A human whole-blood model to study the activation of innate immunity system triggered by nanoparticles as a demonstrator for toxicity
Published in Science and Technology of Advanced Materials, 2019
Kristina N Ekdahl, Karin Fromell, Camilla Mohlin, Yuji Teramura, Bo Nilsson
The primary function of the complement system is to act as a purging system that removes agents that do not belong in the body such as pathogens, antigen-antibody complexes, and apoptotic cells. It consists of ≈50 proteins that are soluble in blood plasma or expressed on cells where they act as receptors and regulators that protect autologous tissue against complement attacks. Schematically, the system is divided into three activation pathways known as the classical, the alternative, and the lectin pathway. Each pathway is activated by proteins which recognize structures (often carbohydrates) expressed on pathogens, apoptotic or ischemic cells, but not on healthy autologous cells. This leads to the formation of two different enzyme complexes, so-called C3 convertases, both mediating proteolytic cleavage and activation of C3, which is the central and most abundant component of the system.
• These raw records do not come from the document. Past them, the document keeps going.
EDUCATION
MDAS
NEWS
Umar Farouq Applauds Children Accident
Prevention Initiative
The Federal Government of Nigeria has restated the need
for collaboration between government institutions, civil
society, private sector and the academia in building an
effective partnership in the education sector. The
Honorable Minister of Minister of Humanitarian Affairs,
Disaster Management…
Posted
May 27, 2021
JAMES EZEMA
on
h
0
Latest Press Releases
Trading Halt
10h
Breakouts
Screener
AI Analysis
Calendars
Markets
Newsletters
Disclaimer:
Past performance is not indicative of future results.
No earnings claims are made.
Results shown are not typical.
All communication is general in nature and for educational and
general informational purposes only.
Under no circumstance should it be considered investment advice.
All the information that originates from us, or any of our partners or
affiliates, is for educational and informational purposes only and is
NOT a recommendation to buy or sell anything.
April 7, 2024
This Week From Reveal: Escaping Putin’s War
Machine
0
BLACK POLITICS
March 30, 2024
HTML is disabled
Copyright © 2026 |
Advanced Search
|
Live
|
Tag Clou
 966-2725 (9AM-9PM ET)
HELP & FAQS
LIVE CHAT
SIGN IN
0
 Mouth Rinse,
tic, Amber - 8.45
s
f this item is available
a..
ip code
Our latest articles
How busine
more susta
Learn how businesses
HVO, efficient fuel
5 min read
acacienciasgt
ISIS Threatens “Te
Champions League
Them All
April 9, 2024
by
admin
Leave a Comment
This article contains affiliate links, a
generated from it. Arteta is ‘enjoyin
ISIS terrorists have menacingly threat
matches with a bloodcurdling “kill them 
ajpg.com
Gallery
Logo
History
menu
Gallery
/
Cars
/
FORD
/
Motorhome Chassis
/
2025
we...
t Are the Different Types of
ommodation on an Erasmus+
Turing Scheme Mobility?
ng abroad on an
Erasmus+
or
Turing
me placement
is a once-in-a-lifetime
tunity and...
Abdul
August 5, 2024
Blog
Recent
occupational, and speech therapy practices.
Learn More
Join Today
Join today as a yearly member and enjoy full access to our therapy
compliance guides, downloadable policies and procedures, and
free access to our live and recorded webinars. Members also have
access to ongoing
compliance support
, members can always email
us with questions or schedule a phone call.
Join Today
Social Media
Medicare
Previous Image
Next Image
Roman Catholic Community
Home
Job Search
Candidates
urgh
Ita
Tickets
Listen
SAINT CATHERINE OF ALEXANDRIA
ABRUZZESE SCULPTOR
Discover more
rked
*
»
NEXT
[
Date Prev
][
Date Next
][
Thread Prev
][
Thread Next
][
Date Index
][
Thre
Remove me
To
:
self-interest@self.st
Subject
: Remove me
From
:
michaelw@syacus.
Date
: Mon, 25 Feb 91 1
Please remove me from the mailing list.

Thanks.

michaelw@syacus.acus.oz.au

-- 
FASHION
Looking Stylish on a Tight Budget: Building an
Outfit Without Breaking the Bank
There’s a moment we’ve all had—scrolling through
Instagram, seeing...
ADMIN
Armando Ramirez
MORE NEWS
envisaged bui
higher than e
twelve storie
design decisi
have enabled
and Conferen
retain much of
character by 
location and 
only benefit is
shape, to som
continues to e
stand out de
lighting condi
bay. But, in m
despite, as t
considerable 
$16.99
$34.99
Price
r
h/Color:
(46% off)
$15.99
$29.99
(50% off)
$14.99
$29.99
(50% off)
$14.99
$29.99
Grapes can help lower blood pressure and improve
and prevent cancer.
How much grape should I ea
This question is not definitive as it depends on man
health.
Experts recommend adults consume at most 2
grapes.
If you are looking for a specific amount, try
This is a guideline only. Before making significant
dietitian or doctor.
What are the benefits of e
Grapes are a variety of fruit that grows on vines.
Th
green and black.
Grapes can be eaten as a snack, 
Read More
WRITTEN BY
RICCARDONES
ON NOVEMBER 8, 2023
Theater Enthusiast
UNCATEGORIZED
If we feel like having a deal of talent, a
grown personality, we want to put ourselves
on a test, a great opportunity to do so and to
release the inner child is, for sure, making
It is an asymmetric cleavage that gives rise to the smaller anaphylatoxin C3a and the larger fragment C3b that can bind covalently to amino acids or carbohydrates on the target particle and thereby facilitates its phagocytosis. Further activation of the complement system leads to cleavage of C5 to the anaphylatoxin C5a (even more potent than C3a), and C5b which is the basis for the formation of the multi-molecular complex C5b-9 or membrane attack complex (MAC) which can perforate the membrane on sensitive cells or pathogens thereby destroying them. C5b-9 also exists in a soluble form (sC5b-9) that can activate endothelial cells (ECs). The main function of the anaphylatoxins is to recruit and activate PMNs and monocytes and thereby prepare them to perform efficient phagocytosis.